暗室を終えて外へ出ると、足下で何かががさがさいう。猫かと思うが猫にしては随分大きい。よく見るとそれは狸だった。このあたりには狸が居るよ、というのは人から聞いていたのだけれど、まさかこんなに間近で対面する事になろうとは思わなかった。狸はあと二歩も進めば触れそうな距離で、こちらを見ながらなにかくちゃくちゃ食べていた。私がしゃがんでおいでおいでをすると、逃げもせずこちらへ少し近づくようなそぶりを見せた。狸の事を教えてくれた人によれば、この辺りの狸は人からいろいろと餌をもらっているので随分と人なつこいということだったが、本当にその通りだった。だけれども、私の方から狸へと近づくと、狸は驚いた様にして逃げてしまった。けれどもまだそれほど遠くはない草むらから私の事をうかがっていた。あまり脅かしては可哀想だし、もう随分と遅い時間で、私ももう帰ろうと狸を後に残して駅へ向かった。

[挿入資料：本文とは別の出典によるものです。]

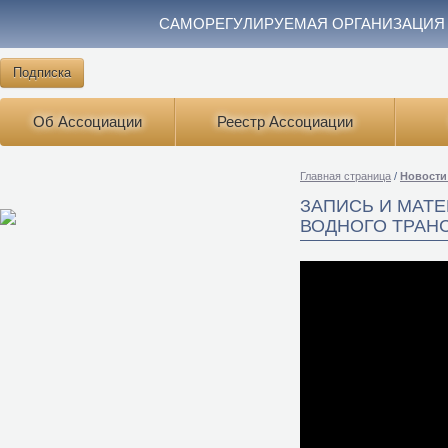
САМОРЕГУЛИРУЕМАЯ ОРГАНИЗАЦИЯ
Подписка
Об Ассоциации
Реестр Ассоциации
Главная страница
/
Новости
ЗАПИСЬ И МАТЕ
ВОДНОГО ТРАНС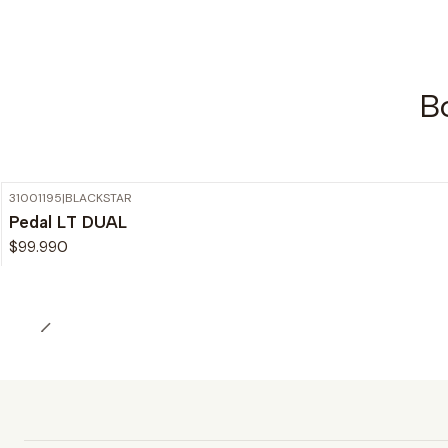
Bo
31001195
|
BLACKSTAR
Pedal LT DUAL
$99.990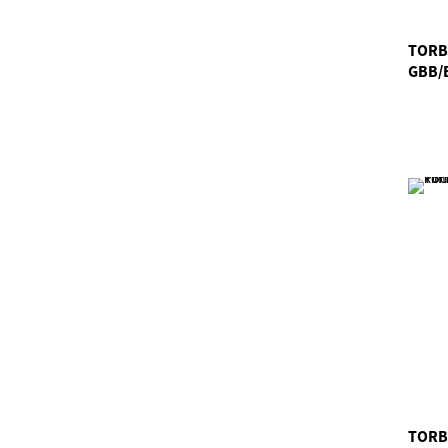
TORB
GBB/
TORB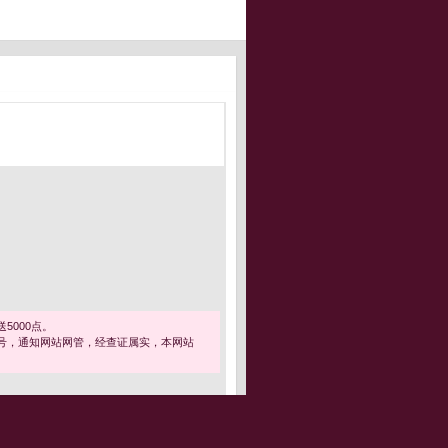
5000点。
号，通知网站网管，经查证属实，本网站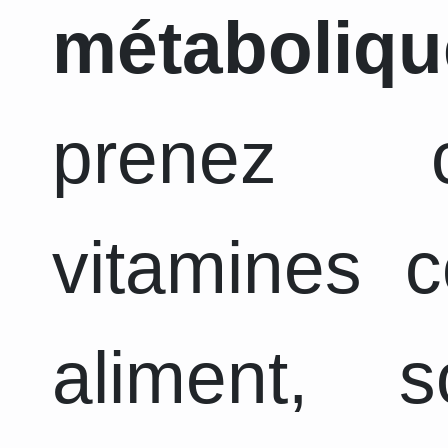
métaboliqu
prenez c
vitamines 
aliment, 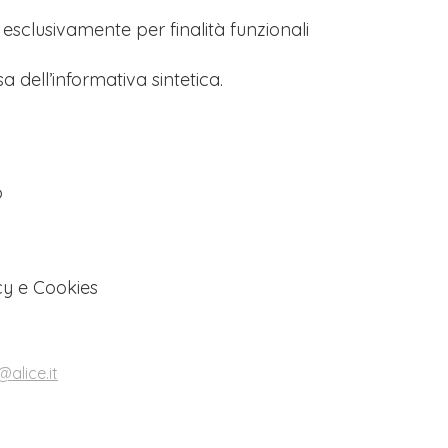
s esclusivamente per finalità funzionali
a dell’informativa sintetica.
o
cy e Cookies
alice.it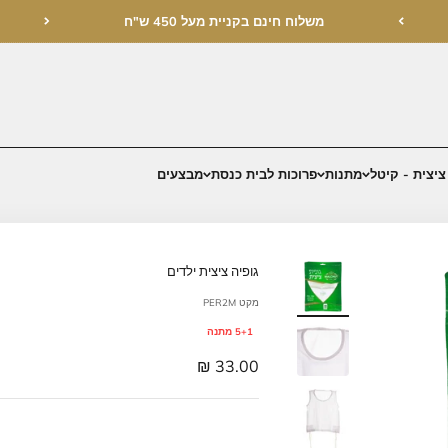
בקניית מעל 450 ש"ח
בית כנסת
מבצעים
גופיה ציצית ילדים
מקט PER2M
5+1 מתנה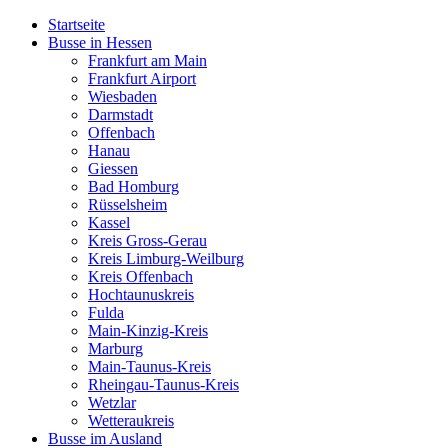
Startseite
Busse in Hessen
Frankfurt am Main
Frankfurt Airport
Wiesbaden
Darmstadt
Offenbach
Hanau
Giessen
Bad Homburg
Rüsselsheim
Kassel
Kreis Gross-Gerau
Kreis Limburg-Weilburg
Kreis Offenbach
Hochtaunuskreis
Fulda
Main-Kinzig-Kreis
Marburg
Main-Taunus-Kreis
Rheingau-Taunus-Kreis
Wetzlar
Wetteraukreis
Busse im Ausland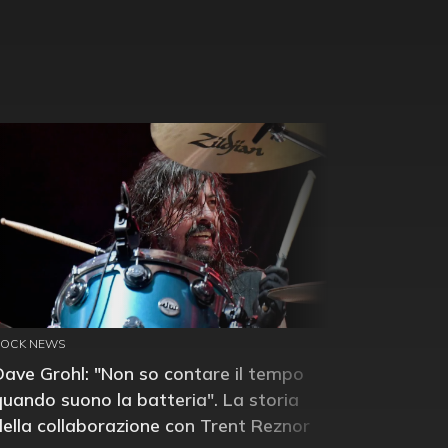
ROCK NEWS
Dave Grohl: "Non so contare il tempo
quando suono la batteria". La storia
della collaborazione con Trent Reznor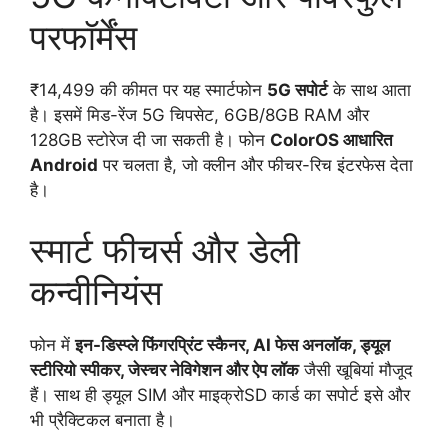
परफॉर्मेंस
₹14,499 की कीमत पर यह स्मार्टफोन
5G सपोर्ट
के साथ आता
है। इसमें मिड-रेंज 5G चिपसेट, 6GB/8GB RAM और
128GB स्टोरेज दी जा सकती है। फोन
ColorOS आधारित
Android
पर चलता है, जो क्लीन और फीचर-रिच इंटरफेस देता
है।
स्मार्ट फीचर्स और डेली
कन्वीनियंस
फोन में
इन-डिस्प्ले फिंगरप्रिंट स्कैनर, AI फेस अनलॉक, ड्यूल
स्टीरियो स्पीकर, जेस्चर नेविगेशन और ऐप लॉक
जैसी खूबियां मौजूद
हैं। साथ ही ड्यूल SIM और माइक्रोSD कार्ड का सपोर्ट इसे और
भी प्रैक्टिकल बनाता है।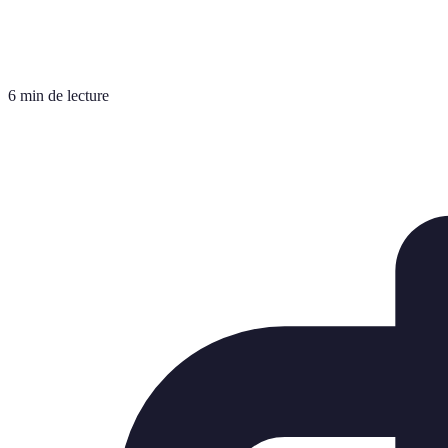
6 min de lecture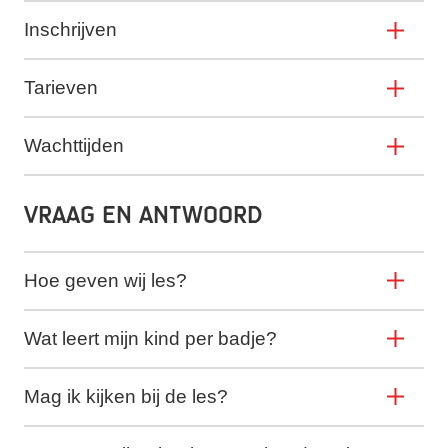
Inschrijven
Tarieven
Wachttijden
Vraag en antwoord
Hoe geven wij les?
Wat leert mijn kind per badje?
Mag ik kijken bij de les?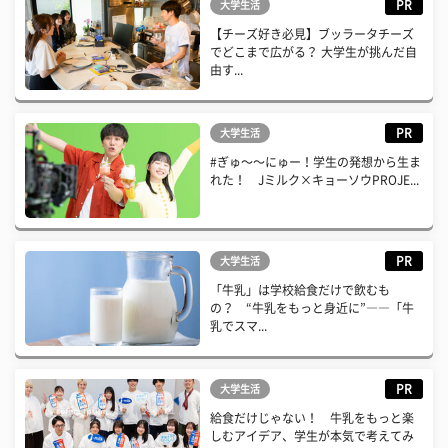
PR
大学生活
【チーズ好き必見】ブッラータチーズ
でどこまで広がる？ 大学生が挑んだ自
由す...
PR
大学生活
#ぎゅ〜〜にゅー！学生の発想から生ま
れた！ Jミルク×キョーソウPROJE...
PR
大学生活
「牛乳」は学校給食だけで飲むも
の？ “牛乳をもっと身近に”――「牛
乳でスマ...
PR
大学生活
給食だけじゃない！ 牛乳をもっと楽
しむアイデア、学生が本気で考えてみ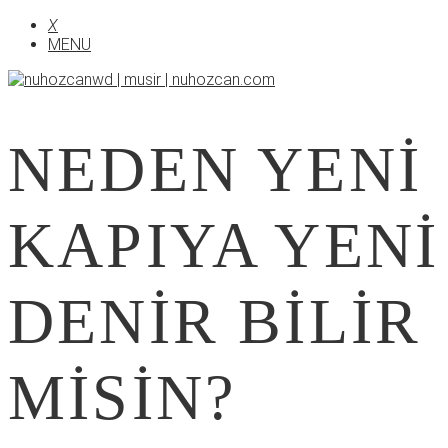
X
MENU
NEDEN YENI
KAPIYA YENI
DENIR BILIR
MISIN?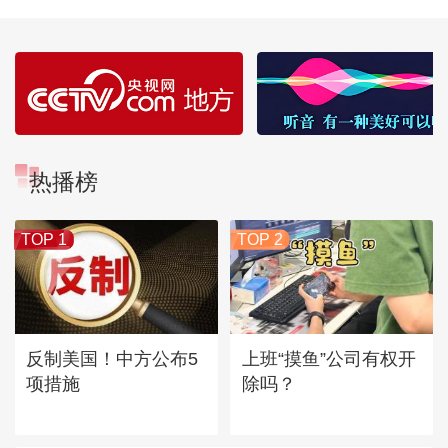
热播榜
TOP 1
TOP 2
反制美国！中方公布5
上班“摸鱼”公司有权开
项措施
除吗？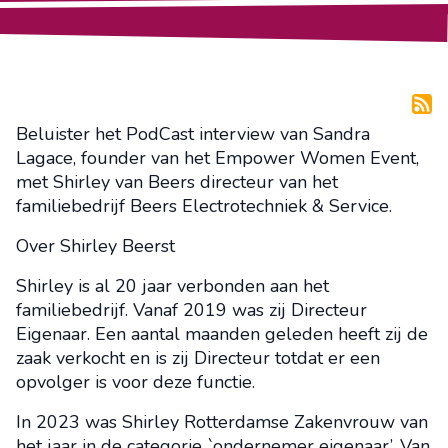
Beluister het PodCast interview van Sandra
Lagace, founder van het Empower Women Event,
met Shirley van Beers directeur van het
familiebedrijf Beers Electrotechniek & Service.
Over Shirley Beerst
Shirley is al 20 jaar verbonden aan het
familiebedrijf. Vanaf 2019 was zij Directeur
Eigenaar. Een aantal maanden geleden heeft zij de
zaak verkocht en is zij Directeur totdat er een
opvolger is voor deze functie.
In 2023 was Shirley Rotterdamse Zakenvrouw van
het jaar in de categorie `ondernemer eigenaar’. Van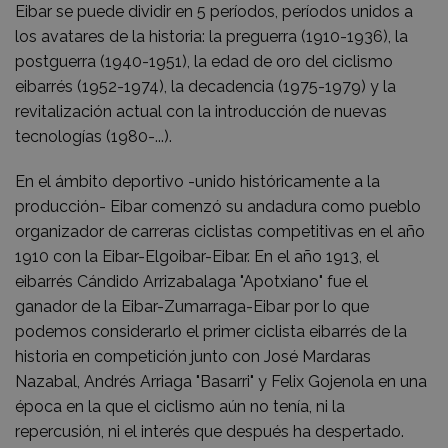
Eibar se puede dividir en 5 períodos, períodos unidos a
los avatares de la historia: la preguerra (1910-1936), la
postguerra (1940-1951), la edad de oro del ciclismo
eibarrés (1952-1974), la decadencia (1975-1979) y la
revitalización actual con la introducción de nuevas
tecnologías (1980-...).
En el ámbito deportivo -unido históricamente a la
producción- Eibar comenzó su andadura como pueblo
organizador de carreras ciclistas competitivas en el año
1910 con la Eibar-Elgoibar-Eibar. En el año 1913, el
eibarrés Cándido Arrizabalaga "Apotxiano" fue el
ganador de la Eibar-Zumarraga-Eibar por lo que
podemos considerarlo el primer ciclista eibarrés de la
historia en competición junto con José Mardaras
Nazabal, Andrés Arriaga "Basarri" y Felix Gojenola en una
época en la que el ciclismo aún no tenía, ni la
repercusión, ni el interés que después ha despertado.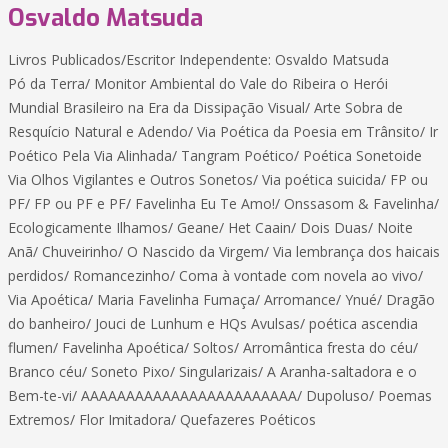
Osvaldo Matsuda
Livros Publicados/Escritor Independente: Osvaldo Matsuda
Pó da Terra/ Monitor Ambiental do Vale do Ribeira o Herói
Mundial Brasileiro na Era da Dissipação Visual/ Arte Sobra de
Resquício Natural e Adendo/ Via Poética da Poesia em Trânsito/ Ir
Poético Pela Via Alinhada/ Tangram Poético/ Poética Sonetoide
Via Olhos Vigilantes e Outros Sonetos/ Via poética suicida/ FP ou
PF/ FP ou PF e PF/ Favelinha Eu Te Amo!/ Onssasom & Favelinha/
Ecologicamente Ilhamos/ Geane/ Het Caain/ Dois Duas/ Noite
Anã/ Chuveirinho/ O Nascido da Virgem/ Via lembrança dos haicais
perdidos/ Romancezinho/ Coma à vontade com novela ao vivo/
Via Apoética/ Maria Favelinha Fumaça/ Arromance/ Ynué/ Dragão
do banheiro/ Jouci de Lunhum e HQs Avulsas/ poética ascendia
flumen/ Favelinha Apoética/ Soltos/ Arromântica fresta do céu/
Branco céu/ Soneto Pixo/ Singularizais/ A Aranha-saltadora e o
Bem-te-vi/ AAAAAAAAAAAAAAAAAAAAAAAA/ Dupoluso/ Poemas
Extremos/ Flor Imitadora/ Quefazeres Poéticos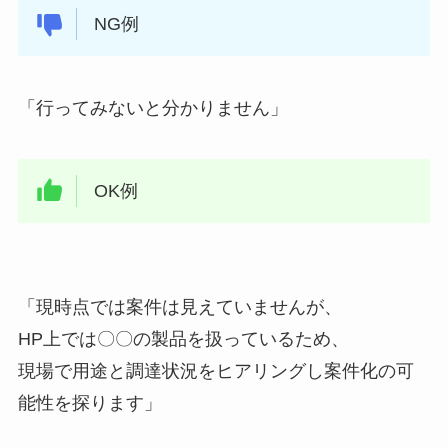
NG例
「行ってみないと分かりません」
OK例
「現時点では案件は見えていませんが、
HP上では〇〇の製品を扱っているため、
現場で用途と調達状況をヒアリングし案件化の可
能性を探ります」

狸と別れて駅へ向かう途中、鞄に入れていたはずの定期入れが無い事に気付いた。ほんの数分歩いた所だろうか。急いで引き返してみると、一度も出した覚えのない定期入れが暗室に置いたままになっていた。あの狸に化かされたんじゃないかと思いたくもなるが、ただ私がうっかりしていたのだろう。
引き返した時には狸はもういなかった。あの狸、くちゃくちゃと食べていたのは一体なんだったのだろう。